• Directions for this task: Leave every picture out. Set down all the lines below exactly.

• Records:
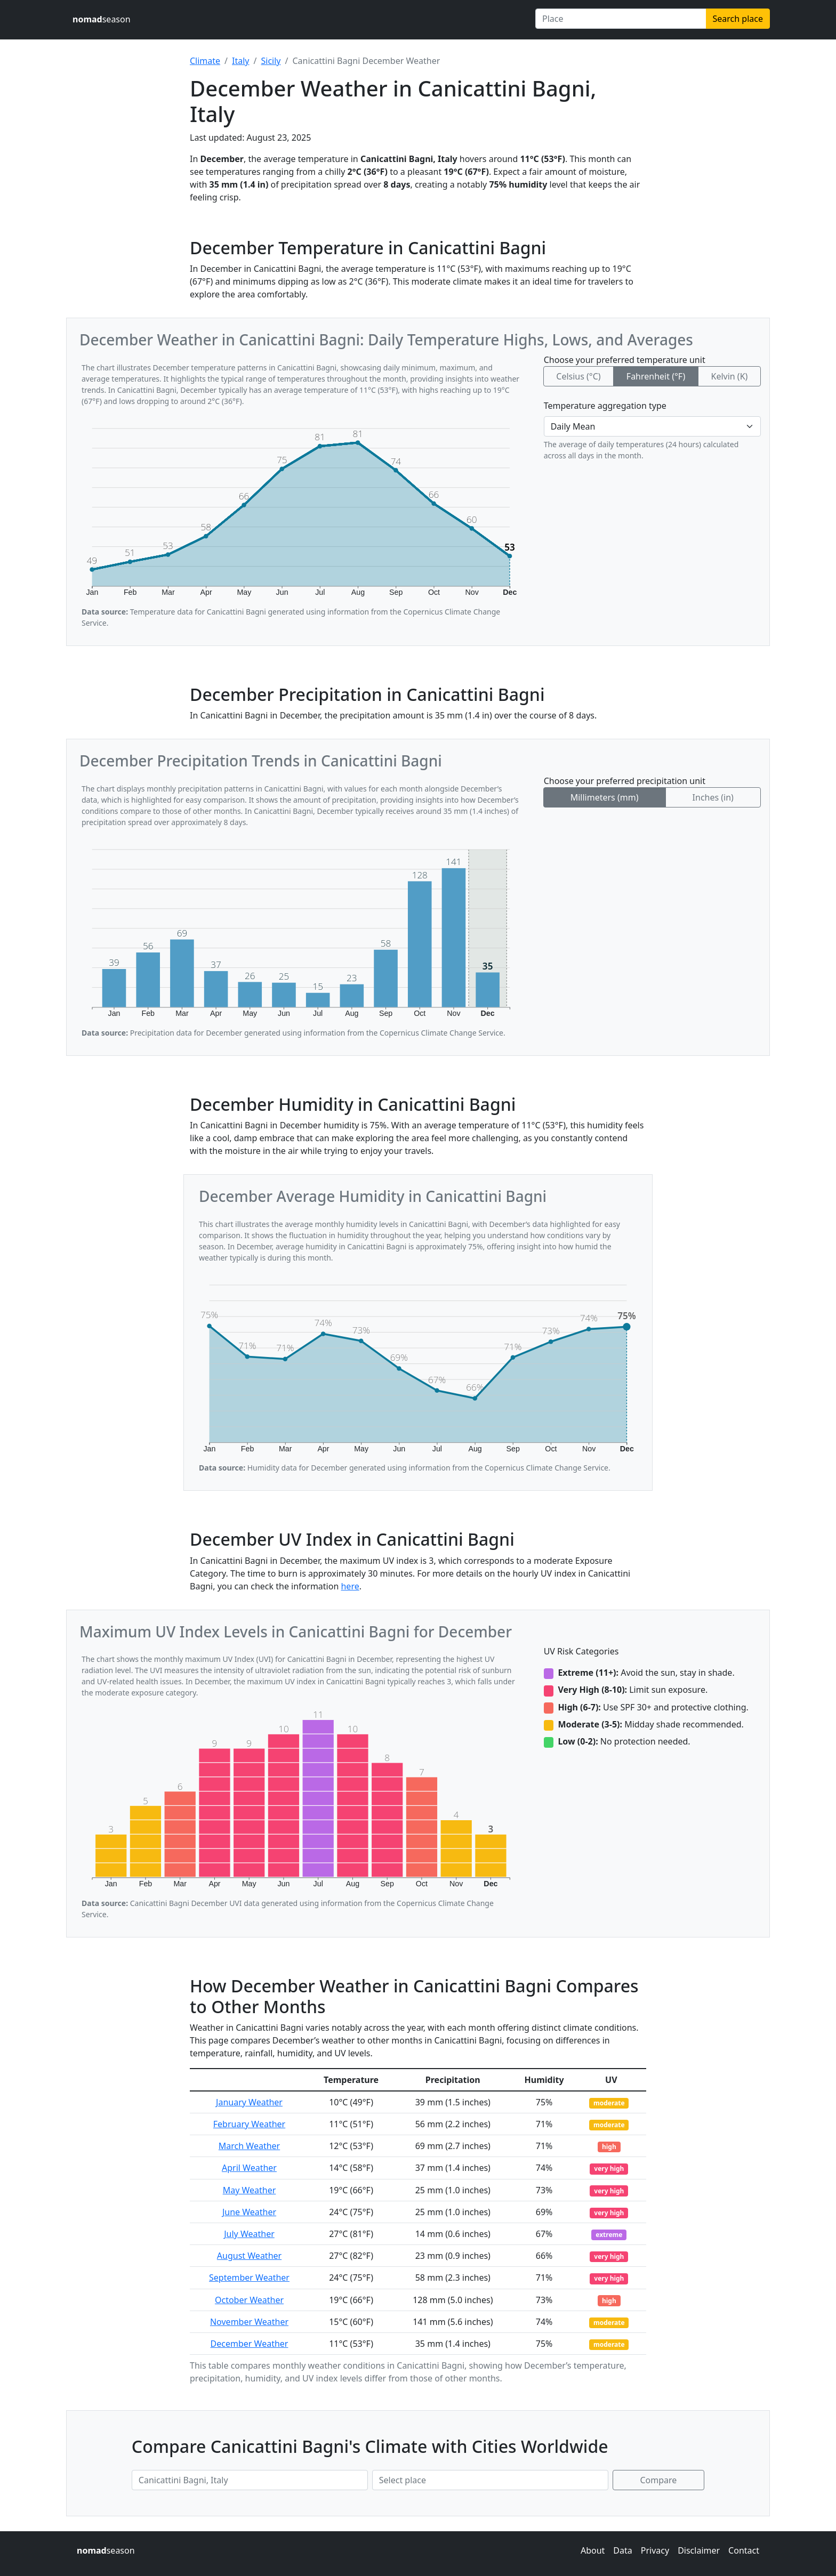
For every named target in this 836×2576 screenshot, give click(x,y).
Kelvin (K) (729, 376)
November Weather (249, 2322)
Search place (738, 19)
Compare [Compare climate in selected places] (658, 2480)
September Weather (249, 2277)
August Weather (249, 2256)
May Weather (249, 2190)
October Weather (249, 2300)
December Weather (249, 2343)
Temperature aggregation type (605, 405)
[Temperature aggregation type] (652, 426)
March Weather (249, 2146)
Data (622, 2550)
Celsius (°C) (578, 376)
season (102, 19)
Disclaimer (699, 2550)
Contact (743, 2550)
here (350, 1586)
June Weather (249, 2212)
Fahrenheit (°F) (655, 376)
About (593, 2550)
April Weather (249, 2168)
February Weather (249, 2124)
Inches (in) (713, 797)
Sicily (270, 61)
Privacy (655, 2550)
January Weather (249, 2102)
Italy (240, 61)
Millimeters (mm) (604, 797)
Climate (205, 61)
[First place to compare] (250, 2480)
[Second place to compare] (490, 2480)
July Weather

• Output for this task:
For every named target in this 836×2576 screenshot, give click(x,y).
Kelvin (K) (729, 376)
November Weather (249, 2322)
Search place (738, 19)
Compare [Compare climate in selected places] (658, 2480)
September Weather (249, 2277)
August Weather (249, 2256)
May Weather (249, 2190)
October Weather (249, 2300)
December Weather (249, 2343)
Temperature aggregation type (605, 405)
[Temperature aggregation type] (652, 426)
March Weather (249, 2146)
Data (622, 2550)
Celsius (°C) (578, 376)
season (102, 19)
Disclaimer (699, 2550)
Contact (743, 2550)
here (350, 1586)
June Weather (249, 2212)
Fahrenheit (°F) (655, 376)
About (593, 2550)
April Weather (249, 2168)
February Weather (249, 2124)
Inches (in) (713, 797)
Sicily (270, 61)
Privacy (655, 2550)
January Weather (249, 2102)
Italy (240, 61)
Millimeters (mm) (604, 797)
Climate (205, 61)
[First place to compare] (250, 2480)
[Second place to compare] (490, 2480)
July Weather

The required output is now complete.